There are various forms of PRA and each form differs in its age of onset and the rate by which it progresses. Some breeds of dogs may develop PRA early in life while there are other breeds wherein PRA develops later in life.
The photoreceptors which are located in the retina of the eyes normally develop after birth and until the puppy is around 8 weeks old. Dogs suffering from PRA often have Retinal Dysplasia or the early deterioration of these photoreceptors. Dogs suffering from Retinal Dysplasia early in life, 1-2 months after birth, may become completely blind by the time they are one year old.
Since PRA is a progressive disease, it can worsen as time passes by. At the early stages, an affected dog may first experience night blindness particularly when the rods are affected first. As the condition progresses, the affected dog may also suffer from failed daytime vision.
The manifestations of Progressive Retinal Atrophy are dependent on the type of PRA and the rate of progression in Beagles. Although it is not a painful condition and the eye may appear normal, dog owners usually notice a change in their dog’s behavior particularly when going down stairs or passing a dark hallway. This behavior is typical with night blindness and may improve during daytime. As the condition progresses, the affected dog may experience dilatation of the pupils. In cases where the disease progresses slowly, a dog owner may fail to see any signs of vision loss except in unfamiliar surroundings where the dog’s lack of vision becomes more noticeable. There are also cases of PRA where the lens of the eyes appears opaque or cloudy.
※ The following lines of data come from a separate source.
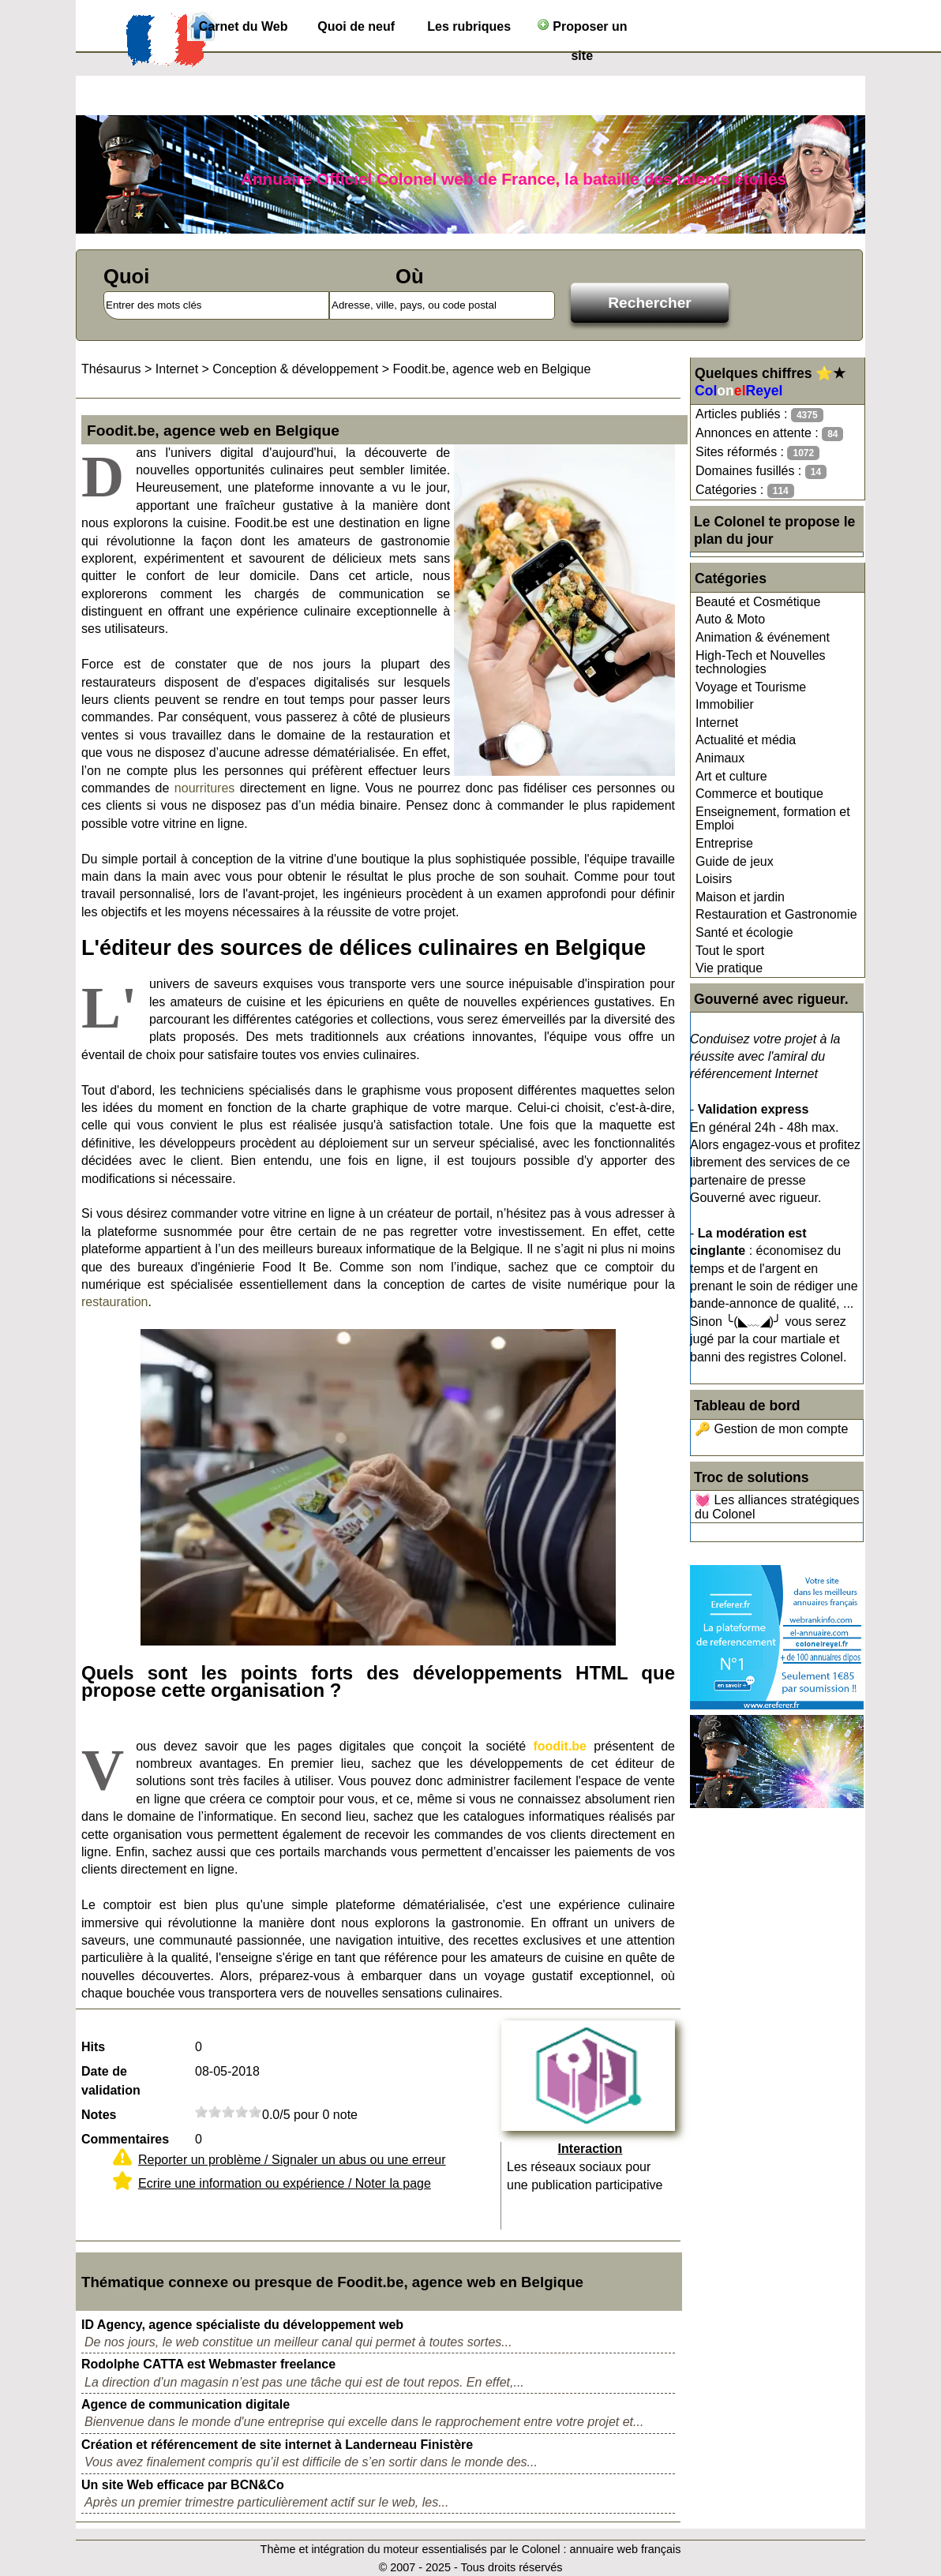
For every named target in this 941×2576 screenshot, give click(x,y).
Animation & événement (762, 637)
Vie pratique (729, 968)
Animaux (719, 758)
Progressive Retinal Atrophy can be diagnosed by a veterinary ophthalmologist who will perform a thorough ophthalmic examination and in some cases electro-retinography. Tests will reveal characteristic changes and lesions in the retina and other structures of the eyes. Both tests can be performed without anesthesia since it is a relatively painless procedure.
There is no successful treatment for PRA and animals suffering from the condition usually become blind. There is also no successful way to slow down the progress of the disease however dogs can easily adapt to progressive blindness and changes in behavior may not be as obvious when they are in their own environments. Blindness or any loss of vision can be more noticeable when the dog owner rearranges the furniture or takes the dog to unfamiliar surroundings.
Since many cases of PRA have been linked to genes, affected animals should not be allowed to breed and should be neutered or spayed. If your puppy has developed PRA be sure to notify the breeder.